Thomas Grotums Darmstädter Dissertation beschreibt die Erstellung und Auswertungsmöglichkeiten einer Datenbank, die „alle vorhandenen Quellen über die ehemaligen Auschwitz-Häftlinge“ umfassen soll (S. 10). Drei Arbeitsgruppen beschäftigten sich von 1990 bis 1996 mit diesem Vorhaben: die Projektgruppe Historische Fachinformatik am Max-Planck-Institut für Geschichte in Göttingen, die Computerabteilung des Archivs im Staatlichen Museum Auschwitz-Birkenau und die am Institut für Geschichte der Technischen Universität Darmstadt angesiedelte Projektgruppe „Archiv Auschwitz-Birkenau“. Vier Ziele wurden angestrebt: Man wollte mit der Datenbank erstens ein Denkmal für die Opfer errichten, zweitens eine Grundlage für weitere quellengestützte Forschungsarbeiten schaffen, drittens die Archivalien durch Digitalisieren dauerhaft konservieren (S. 10) und viertens eine Vernetzung mit ähnlichen Projekten in anderen KZ-Gedenkstäten bzw. Archiven erreichen, um so letztendlich ein „‚digitales Archiv’ zur Geschichte der NS-Konzentrationslager“ zu etablieren (S. 15). Im Mittelpunkt der hier zu besprechenden Studie steht die Entwicklung eines (Daten-)Modells für ein derartiges Archiv am Beispiel der Häftlingsakten von Auschwitz (S. 15).

In fünf Schritten wird das entfaltet: Zunächst gibt Grotum einen Überblick zur Entwicklung der fachspezifischen historischen Datenverarbeitung und beschreibt dann das Vorhaben „Sicherung und Erschließung der Quellen im Archiv des Staatlichen Museums Auschwitz-Birkenau“. In den beiden folgenden Kapiteln erläutert er den Aufbau des „digitalen Archivs“ und potenzielle Anwendungsfelder, während im letzten Abschnitt an ausgewählten Fallbeispielen gezeigt wird, welche neuen Erkenntnisse durch diese Herangehensweise gewonnen werden können. Das Buch schließt mit einem Ausblick, den obligatorischen Verzeichnissen sowie einem knappen, Statistiken und Tabellen umfassenden Anhang.
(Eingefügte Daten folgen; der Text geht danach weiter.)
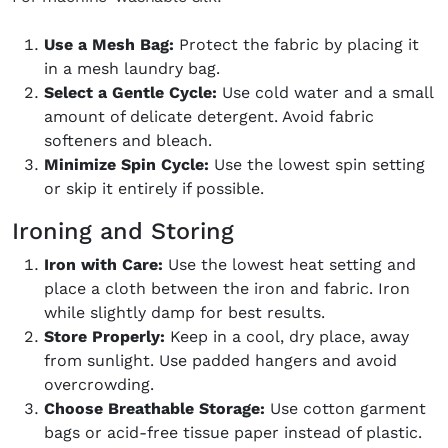
Use a Mesh Bag:
Protect the fabric by placing it
in a mesh laundry bag.
Select a Gentle Cycle:
Use cold water and a small
amount of delicate detergent. Avoid fabric
softeners and bleach.
Minimize Spin Cycle:
Use the lowest spin setting
or skip it entirely if possible.
Ironing and Storing
Iron with Care:
Use the lowest heat setting and
place a cloth between the iron and fabric. Iron
while slightly damp for best results.
Store Properly:
Keep in a cool, dry place, away
from sunlight. Use padded hangers and avoid
overcrowding.
Choose Breathable Storage:
Use cotton garment
bags or acid-free tissue paper instead of plastic.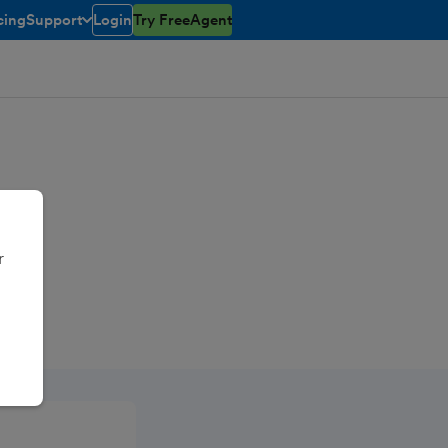
cing
Support
Login
Try FreeAgent
toggle menu open/closed
r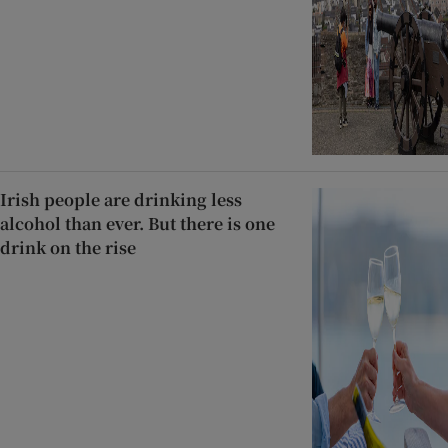
Irish people are drinking less
alcohol than ever. But there is one
drink on the rise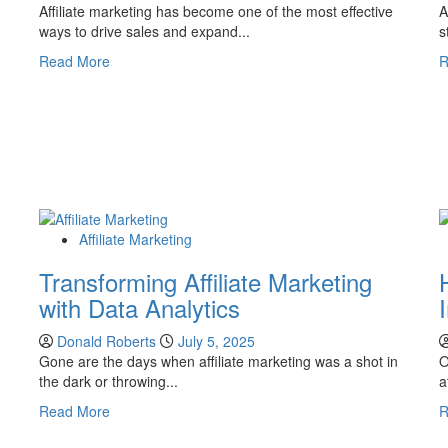
Affiliate marketing has become one of the most effective
A
ways to drive sales and expand...
s
Read
Read More
R
more
about
How
to
Start
Affiliate
Marketing
on
Affiliate Marketing
Shopify:
A
Transforming Affiliate Marketing
Complete
with Data Analytics
Guide
Donald Roberts
July 5, 2025
Gone are the days when affiliate marketing was a shot in
O
the dark or throwing...
a
Read
Read More
R
more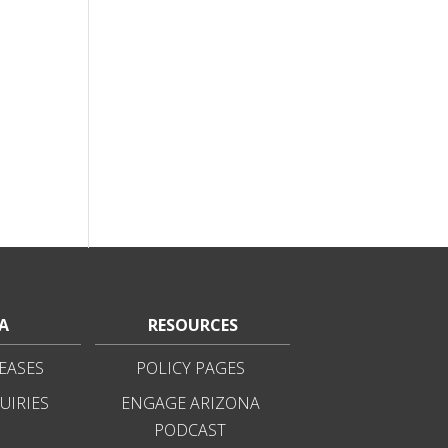
A
RESOURCES
EASES
POLICY PAGES
UIRIES
ENGAGE ARIZONA
PODCAST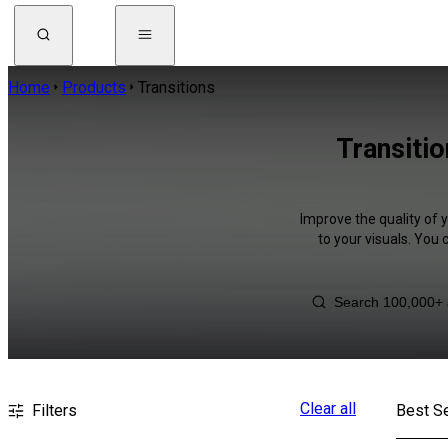
Home
Products
Transitions
Transitio
Improve the quality of 
to your visuals. You
Clear all
Filters
Best Se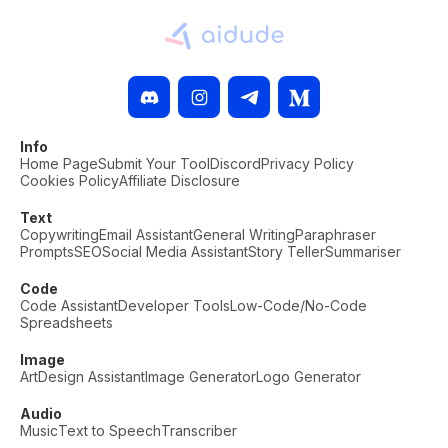
Info
Home Page
Submit Your Tool
Discord
Privacy Policy
Cookies Policy
Affiliate Disclosure
Text
Copywriting
Email Assistant
General Writing
Paraphraser
Prompts
SEO
Social Media Assistant
Story Teller
Summariser
Code
Code Assistant
Developer Tools
Low-Code/No-Code
Spreadsheets
Image
Art
Design Assistant
Image Generator
Logo Generator
Audio
Music
Text to Speech
Transcriber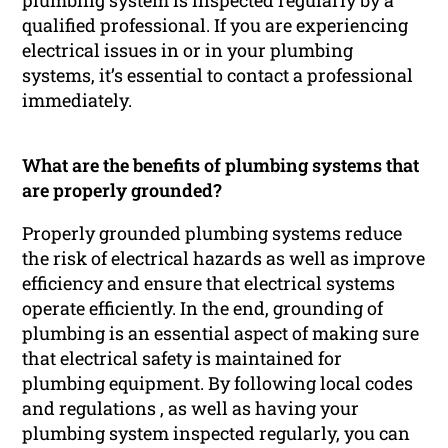
plumbing system is inspected regularly by a
qualified professional. If you are experiencing
electrical issues in or in your plumbing
systems, it’s essential to contact a professional
immediately.
What are the benefits of plumbing systems that
are properly grounded?
Properly grounded plumbing systems reduce
the risk of electrical hazards as well as improve
efficiency and ensure that electrical systems
operate efficiently. In the end, grounding of
plumbing is an essential aspect of making sure
that electrical safety is maintained for
plumbing equipment. By following local codes
and regulations , as well as having your
plumbing system inspected regularly, you can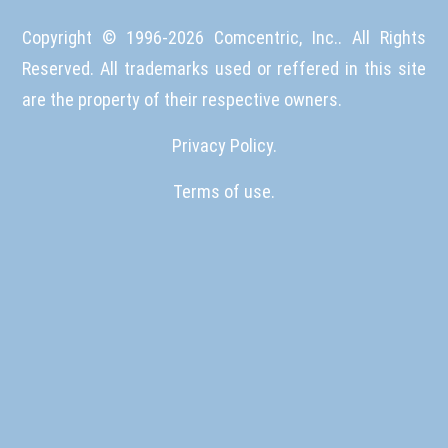
Copyright © 1996-
2026
Comcentric, Inc.. All Rights
Reserved. All trademarks used or reffered in this site
are the property of their respective owners.
Privacy Policy.
Terms of use.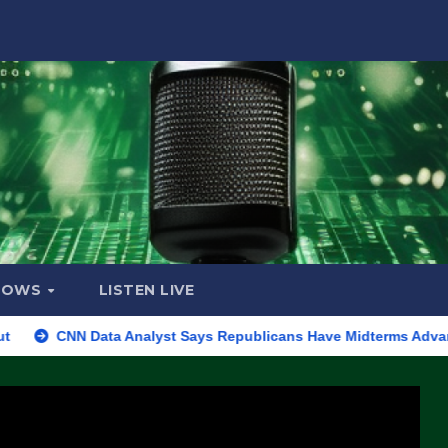
HOWS
LISTEN LIVE
CNN Data Analyst Says Republicans Have Midterms Advantage: ‘Wh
Die EDV verzeichnete in den letzten Jahrzehnten einen rasanten Fortschritt, von dem auch die Kulturwissenschaften profitierten – man denke nur an die Textverarbeitung. Die vorliegenden gängigen Datenbankprogramme genügen jedoch meist nicht den Anforderungen an eine kultur- und geschichtswissenschaftliche Informationsverarbeitung, da sie primär auf die Verarbeitung von massenhaft gleichförmigen Daten zielen. Daher entwickelte das Max-Planck-Institut für Geschichte das Datenbankprogramm „kleio“, das den Anspruch erhebt, historische Massenquellen – die in ihrer Struktur meist unregelmäßig, mehrdimensional, unscharf und kontextsensitiv sind – adäquat abbilden und verarbeiten zu können. Dies gelingt vor allem dadurch, dass eine Trennung zwischen Quelle und Interpretation vorgenommen wird. Nicht zuletzt können auch die Dokumente selbst in Form von digitalen Reproduktionen als zusätzliche, visuelle Information integriert werden. Kleio schien daher besonders geeignet, die Archivbestände des Staatlichen Museums Auschwitz-Birkenau zu erfassen. Das ehrgeizige Unterfangen – handelt es sich doch um rund 250 laufende Meter Akten unterschiedlichster Provenienz und etwa 430.000 Mikrofilmaufnahmen (S. 86f.) – scheiterte jedoch. Bis zum Sommer 1996 konnten zwar über 20 Teilbestände1 in ihrer jeweiligen Spezifik erfasst und mehr oder weniger vollständig Korrektur gelesen werden. Dann jedoch brachen die beteiligten deutschen Gruppen die Kooperation mit dem Staatlichen Museum Auschwitz-Birkenau aufgrund der dort auftauchenden personellen Querelen ab. Die Datenerfassung kam zum Erliegen (S. 109).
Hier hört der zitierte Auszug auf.